Carleton przypatrywał im się w ciszy przez kilka chwil, bezczynnie
przebiegając kciukiem i palcem wskazującym w górę i w dół szwów jego
kamizelki. W końcu powiedział,
- Wiecie, zwykle przywiązujemy wagę do grzecznościowych konwersacji,
co znaczy, że zwykle długo trwa zanim przejdziemy do sedna. Ale skoro
wy dwoje praktycznie wparowaliście niezapowiedziani, może wybaczycie
mi brak manier gdy zapytam, czego wy, do diabła, chcecie?
- Czy jest pan zwykle tak niegrzeczny wobec potencjalnych klientów,
Panie Carleton? - spytała łagodnie Libby.
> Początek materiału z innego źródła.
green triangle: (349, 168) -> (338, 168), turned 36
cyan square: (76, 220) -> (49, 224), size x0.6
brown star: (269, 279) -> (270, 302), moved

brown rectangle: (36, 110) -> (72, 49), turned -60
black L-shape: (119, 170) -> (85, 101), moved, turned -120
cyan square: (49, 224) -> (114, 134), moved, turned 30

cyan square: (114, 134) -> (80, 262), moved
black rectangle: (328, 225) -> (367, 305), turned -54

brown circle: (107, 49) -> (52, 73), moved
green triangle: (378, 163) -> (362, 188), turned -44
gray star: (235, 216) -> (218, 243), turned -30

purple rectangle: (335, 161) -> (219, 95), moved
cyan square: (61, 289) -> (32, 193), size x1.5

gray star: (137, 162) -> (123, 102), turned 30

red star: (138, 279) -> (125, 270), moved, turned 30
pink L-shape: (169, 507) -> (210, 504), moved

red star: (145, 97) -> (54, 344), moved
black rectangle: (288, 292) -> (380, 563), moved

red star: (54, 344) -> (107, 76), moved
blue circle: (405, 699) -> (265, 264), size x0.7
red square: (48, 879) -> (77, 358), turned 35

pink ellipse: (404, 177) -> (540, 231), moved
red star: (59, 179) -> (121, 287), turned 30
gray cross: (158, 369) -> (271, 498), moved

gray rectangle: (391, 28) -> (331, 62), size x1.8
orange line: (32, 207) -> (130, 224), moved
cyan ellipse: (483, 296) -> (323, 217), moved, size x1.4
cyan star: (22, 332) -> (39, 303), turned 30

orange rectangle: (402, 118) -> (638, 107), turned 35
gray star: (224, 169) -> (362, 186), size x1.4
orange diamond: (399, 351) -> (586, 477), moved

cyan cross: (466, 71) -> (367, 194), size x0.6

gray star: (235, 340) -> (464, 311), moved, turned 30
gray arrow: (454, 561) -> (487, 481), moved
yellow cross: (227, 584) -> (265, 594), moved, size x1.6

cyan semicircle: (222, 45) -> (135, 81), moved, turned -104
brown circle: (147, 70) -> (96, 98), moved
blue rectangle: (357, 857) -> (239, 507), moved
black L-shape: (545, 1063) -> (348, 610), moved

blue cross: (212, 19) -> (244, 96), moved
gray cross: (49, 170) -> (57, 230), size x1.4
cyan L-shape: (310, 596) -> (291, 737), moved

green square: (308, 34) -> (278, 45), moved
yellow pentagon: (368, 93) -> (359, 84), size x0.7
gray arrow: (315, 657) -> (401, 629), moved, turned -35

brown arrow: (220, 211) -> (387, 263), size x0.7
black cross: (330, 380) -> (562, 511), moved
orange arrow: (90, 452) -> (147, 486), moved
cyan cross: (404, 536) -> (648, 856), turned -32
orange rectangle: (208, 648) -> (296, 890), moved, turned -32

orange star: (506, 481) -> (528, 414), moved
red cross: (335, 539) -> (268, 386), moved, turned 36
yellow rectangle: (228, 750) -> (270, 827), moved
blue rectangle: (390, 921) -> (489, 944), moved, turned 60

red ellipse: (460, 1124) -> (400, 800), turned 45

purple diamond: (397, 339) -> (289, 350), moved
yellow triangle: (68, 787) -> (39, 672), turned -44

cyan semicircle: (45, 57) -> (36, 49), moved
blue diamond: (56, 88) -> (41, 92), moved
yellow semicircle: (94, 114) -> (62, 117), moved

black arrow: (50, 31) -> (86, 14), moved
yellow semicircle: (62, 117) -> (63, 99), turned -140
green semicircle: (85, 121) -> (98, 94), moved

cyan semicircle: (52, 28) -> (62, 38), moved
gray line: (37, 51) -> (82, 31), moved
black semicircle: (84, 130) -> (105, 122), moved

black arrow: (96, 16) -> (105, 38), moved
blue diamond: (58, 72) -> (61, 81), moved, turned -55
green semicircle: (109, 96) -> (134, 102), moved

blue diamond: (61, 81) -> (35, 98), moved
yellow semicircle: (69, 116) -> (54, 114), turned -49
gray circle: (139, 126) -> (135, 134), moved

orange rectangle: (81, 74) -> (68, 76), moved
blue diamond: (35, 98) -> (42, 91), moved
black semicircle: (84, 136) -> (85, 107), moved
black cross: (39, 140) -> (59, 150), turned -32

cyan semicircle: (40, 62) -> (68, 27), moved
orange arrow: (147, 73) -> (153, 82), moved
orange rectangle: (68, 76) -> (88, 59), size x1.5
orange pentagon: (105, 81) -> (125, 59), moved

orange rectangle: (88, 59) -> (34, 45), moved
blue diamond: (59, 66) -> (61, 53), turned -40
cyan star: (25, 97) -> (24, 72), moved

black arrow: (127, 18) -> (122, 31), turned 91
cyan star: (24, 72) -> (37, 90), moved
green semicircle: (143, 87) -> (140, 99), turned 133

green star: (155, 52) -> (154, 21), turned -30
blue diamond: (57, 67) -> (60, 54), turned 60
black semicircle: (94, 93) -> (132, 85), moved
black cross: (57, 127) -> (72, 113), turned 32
- Nie, ma'am, nie jestem. Ale wy dwoje nie jesteście klientami, prawda? -
mówił z wyjątkowym akcentem, który znajdziesz w pewnych częściach
Nowego Orleanu, bardziej brzmiał jak Brooklyn niż Biloxi, przynajmniej
dla uszu jankesa.
Morris pomyślał, że to jego kolej na dodanie czegoś do konwersacji
- Dlaczego tak pan myśli?
- Z powodu nazwiska, które użyliście by się tu dostać, należy do martwego
człowieka, ca jak rozumiem dobrze wiecie. Jestem całkiem pewny, że nie
jesteście krewnymi, skoro poznałem rodzinę Gitner trzy lata temu, a was
tam w ogóle nie było. Więc powtarzam moje pierwotne pytanie, w razie
gdybyście zapomnieli brzmiało: czego wy, do diabła, chcecie?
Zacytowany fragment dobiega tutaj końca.